Segment Start: Records provided
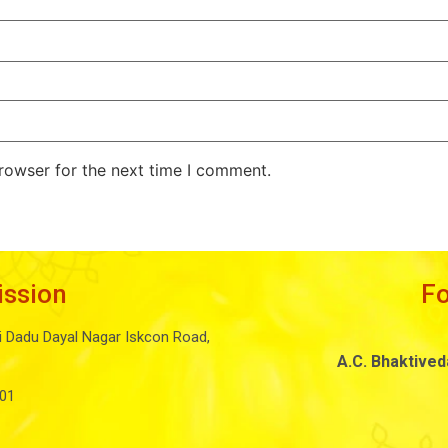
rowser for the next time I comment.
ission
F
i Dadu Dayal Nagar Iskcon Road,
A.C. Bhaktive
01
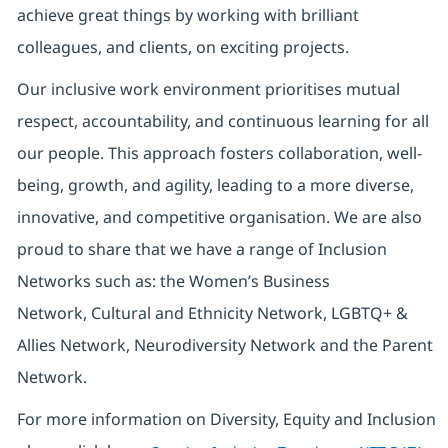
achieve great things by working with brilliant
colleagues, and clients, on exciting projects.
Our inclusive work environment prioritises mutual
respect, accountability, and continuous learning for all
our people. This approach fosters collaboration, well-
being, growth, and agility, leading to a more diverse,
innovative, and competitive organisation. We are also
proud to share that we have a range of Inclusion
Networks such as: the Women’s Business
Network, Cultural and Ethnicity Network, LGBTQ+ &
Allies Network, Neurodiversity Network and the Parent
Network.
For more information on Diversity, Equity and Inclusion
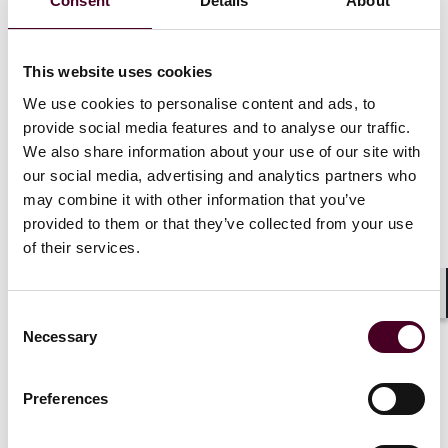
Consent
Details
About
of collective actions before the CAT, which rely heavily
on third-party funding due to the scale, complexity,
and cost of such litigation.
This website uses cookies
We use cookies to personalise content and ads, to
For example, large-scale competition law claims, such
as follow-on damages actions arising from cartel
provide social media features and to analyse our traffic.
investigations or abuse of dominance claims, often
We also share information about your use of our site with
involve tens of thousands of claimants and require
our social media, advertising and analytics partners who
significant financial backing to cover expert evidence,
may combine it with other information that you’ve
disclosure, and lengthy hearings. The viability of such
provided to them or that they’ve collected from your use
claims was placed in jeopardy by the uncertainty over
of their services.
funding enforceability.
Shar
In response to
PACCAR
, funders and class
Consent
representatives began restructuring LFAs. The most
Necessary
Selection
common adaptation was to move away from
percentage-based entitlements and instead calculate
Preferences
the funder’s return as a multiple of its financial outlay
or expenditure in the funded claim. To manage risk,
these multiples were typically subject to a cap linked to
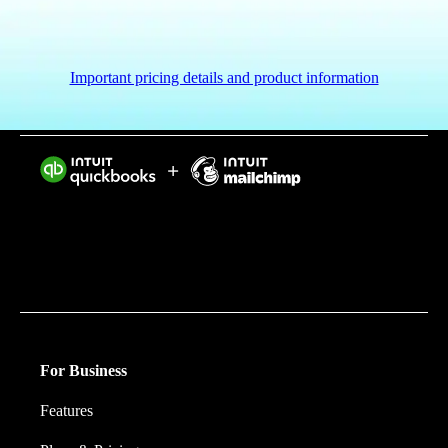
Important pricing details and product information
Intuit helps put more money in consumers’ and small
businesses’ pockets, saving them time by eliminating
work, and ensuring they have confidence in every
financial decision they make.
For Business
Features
Segment End: Records provided
Problem details - Using the data above, count the lines where "that" appears. Reply with the number only.

Exercise solution - 3